Because of their apparent pivotal role in this election cycle, the Republican presidential debates are getting intense scrutiny–including the role of the moderator and that of the audience. Here are some observations on the latter from one of the smartest people I know. (The column first appeared in Politico):
Lower the curtain on debate audience
By: Newton Minow
January 29, 2012 09:18 PM EST
Newt Gingrich is threatening to refuse to participate in future debates unless the audience is permitted to respond with applause or boos to the candidates’ statements.
The Republican primary debates overall have made a substantive contribution to the process of selecting a presidential candidate. But recent audience responses are turning the events into something between a game show and professional wrestling — and just as staged.
Before the debates begin, a network director “warms up” the audience, encouraging them to make a lot of noise. When the audience didn’t respond with sufficient enthusiasm at a recent debate, The New York Times reported that the CNN director yelled, “You can do better than that! Louder!”
So when Gingrich castigated the debate moderator for opening with a question about the former House speaker’s ex-wife, the crowd was primed to rise to its feet with a roar of support.
This is the opposite of the first televised debates. Sen. John F. Kennedy and Vice President Richard M. Nixon had no studio audience when they faced off in a Chicago television studio on Sept. 26, 1960. More than 66 million radio listeners and TV viewers heard and saw the two candidates without distractions or interruptions.
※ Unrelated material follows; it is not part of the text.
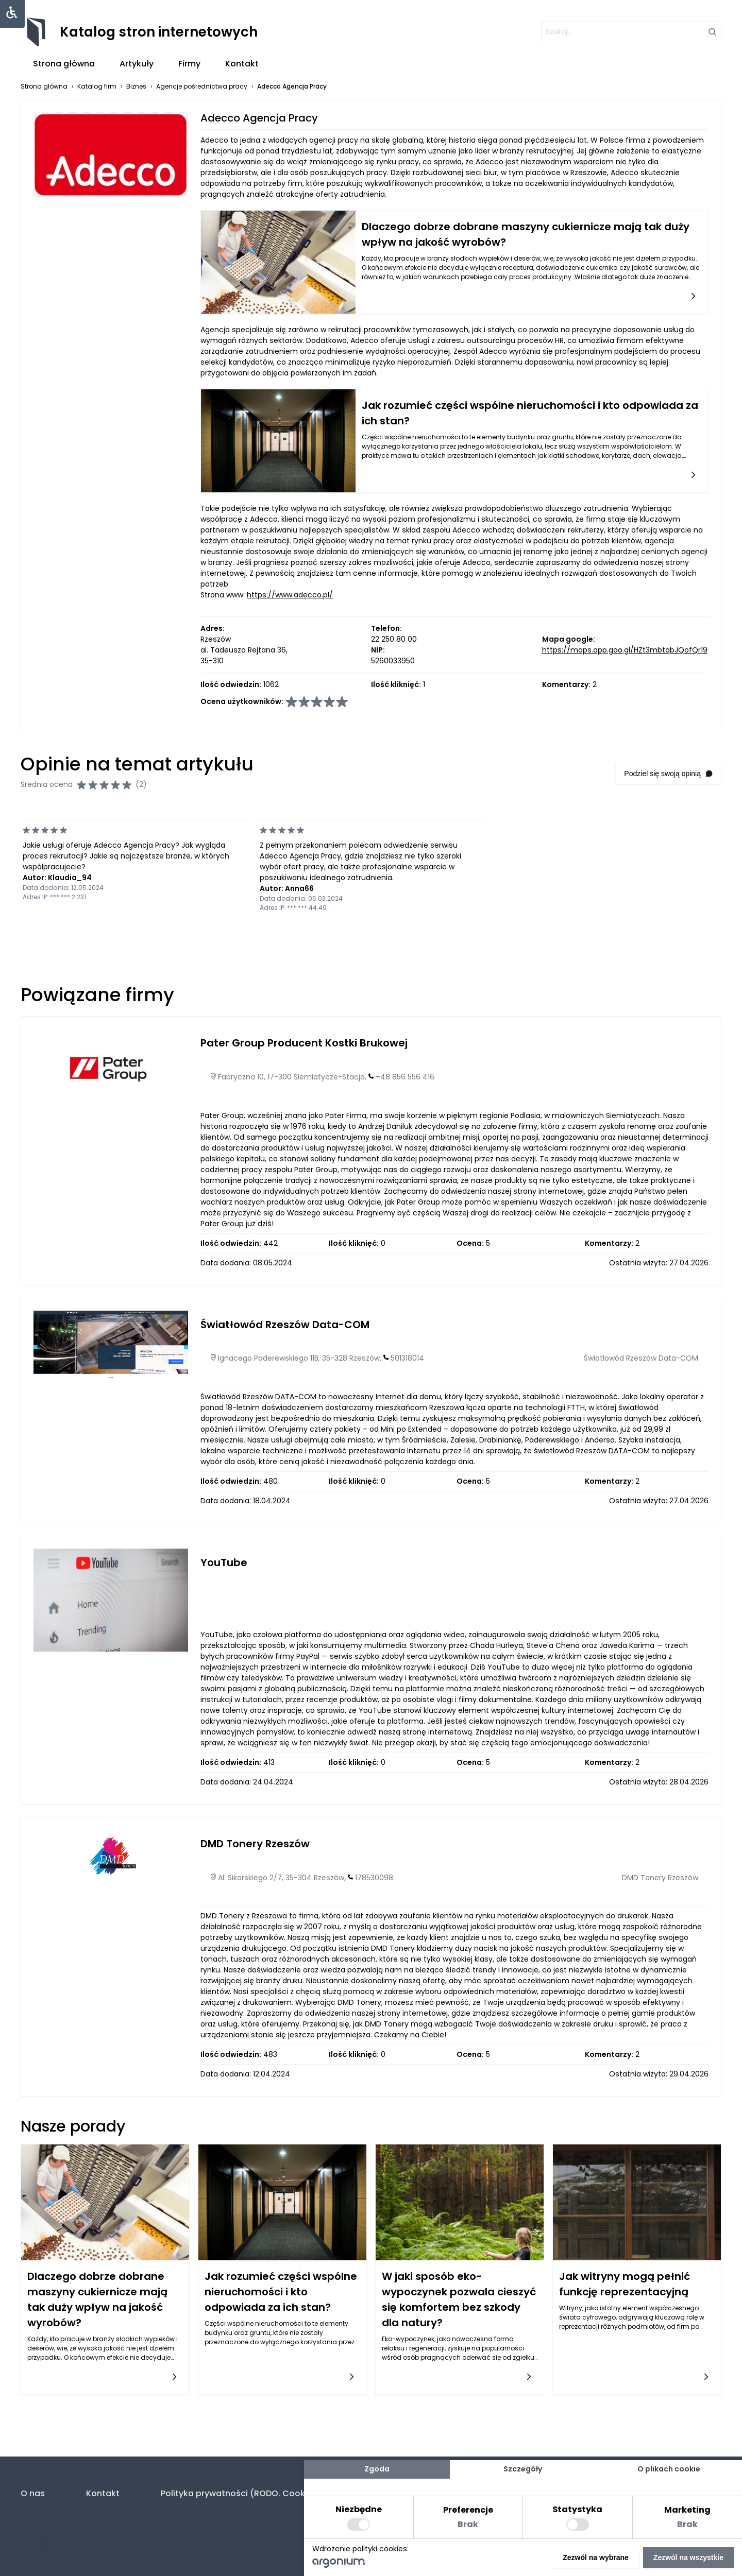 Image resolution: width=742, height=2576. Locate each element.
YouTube (223, 1562)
There were not even commercials.
The radio and television time was provided by the networks and stations as a public service. All of the remaining 1960 debates were in TV studios around the country — with no audience present.
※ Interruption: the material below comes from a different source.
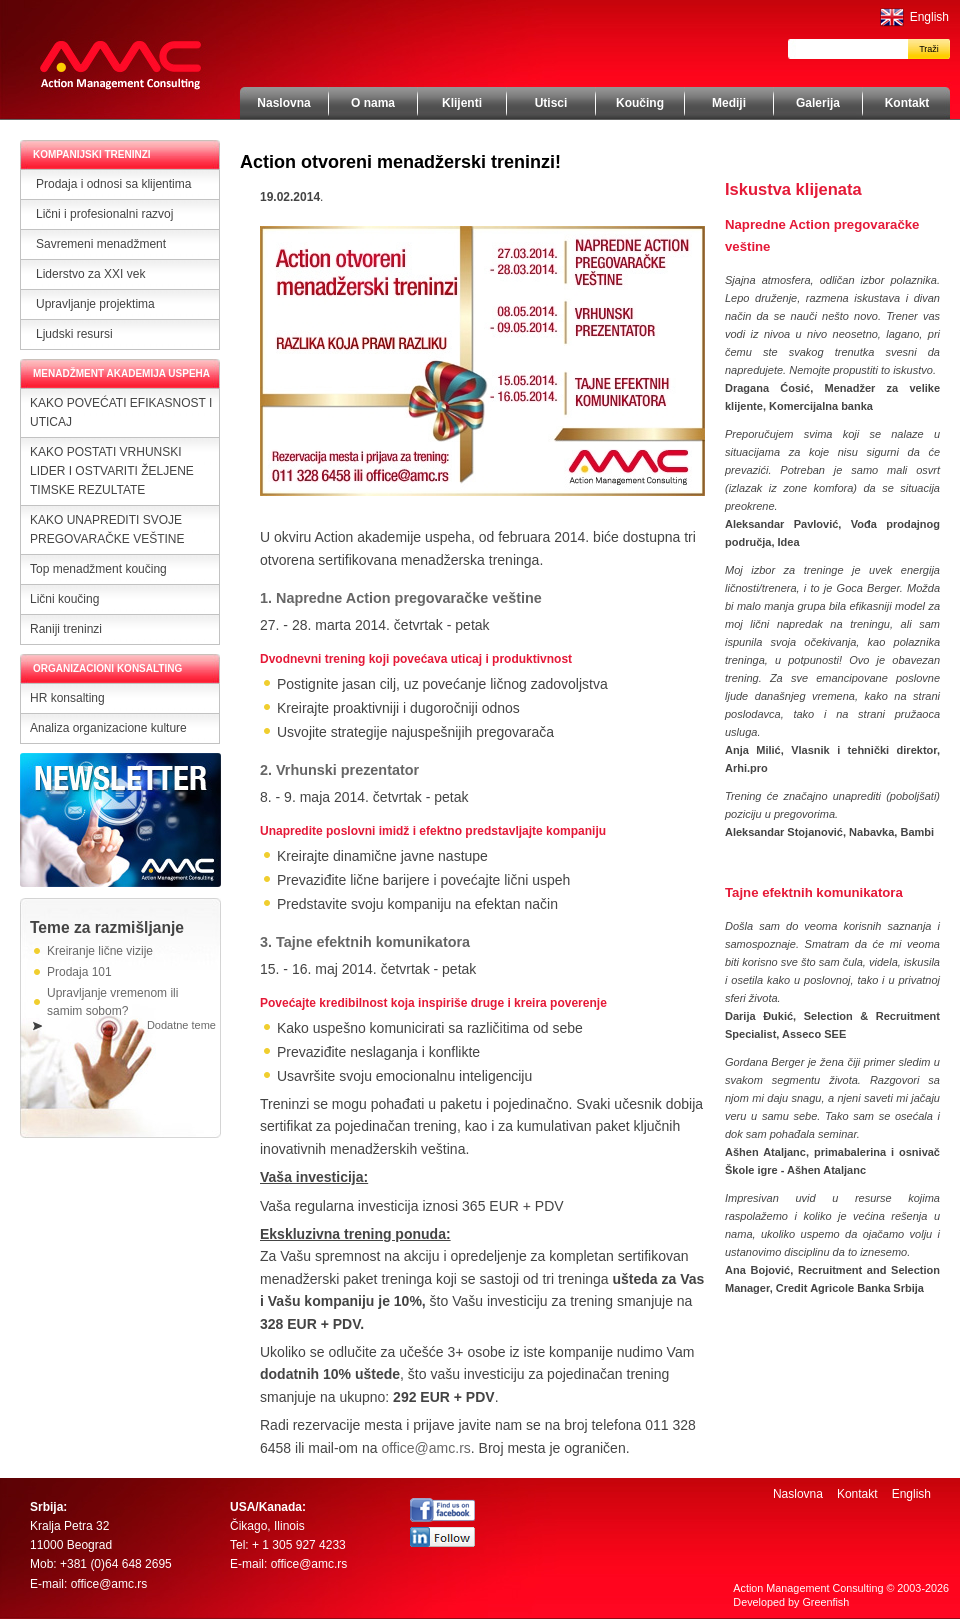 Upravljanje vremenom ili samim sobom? (112, 1002)
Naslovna (283, 103)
There were no debates in 1964, 1968 or 1972 because the Federal Communications Commission ruled they violated its “equal time” regulations by excluding other candidates. But in 1976, the FCC reinterpreted its rules to permit debates as news events. So the League of Women Voters sponsored debates on radio and television.
At the League’s request, I served on the team that negotiated the debate format with President Gerald R. Ford and former Georgia Gov. Jimmy Carter and then with the broadcast networks.
When the question of audience participation came up, the representatives of both candidates emphatically requested that there be no applause or boos and no reaction shots of the audience during the debates. The League accepted this.
When we met with the networks, they objected loudly, threatening not to cover the events. I told the network representatives that unless they followed the League’s rules, they wouldn’t be welcome at the debates. They agreed, and instead, the debates had small invited audiences who remained quiet while the candidates were speaking.
The League followed the same policy in the 1980 and 1984 debates. In 1988, the Commission on Presidential Debates took over. (Full disclosure, I serve on the commission.) We continued this policy of not allowing the audience to react to individual comments made by the candidates. All general election presidential debates have prohibited audience applause, boos or reaction shots.
The primary debates, however, have other sponsors, including media organizations or political organizations — who set their own rules and policies. Commercials run during the Republican primary debates. Sometimes, if a media organization is the sponsor, promotions appear behind the candidates. And audience reaction has become a part of the story.
There were headlines when the crowd cheered Texas Gov. Rick Perry’s record of executing convicted felons and when they shouted out “yes” even before Rep. Ron Paul (R-Texas) could answer a question about whether the government should refuse to pay for the health care of an uninsured man in a coma.
All these debates do advance the public interest. Voters have the chance to size up candidates, compare them and evaluate their views, personalities, characters and abilities. Especially in an era of misleading political commercials on TV and radio, the debates give voters the opportunity to learn more directly about the men and women who run for office. Particularly in a large state like Florida, where retail politics can be a small part of the campaign.
But audiences at debates should remain silent while the event is broadcast — so the audience at home can benefit from the undiluted opportunity to see the candidates head on.
After all, the audience already has the right to respond — in the voting booth.
Newton Minow was chairman of the Federal Communications Commission.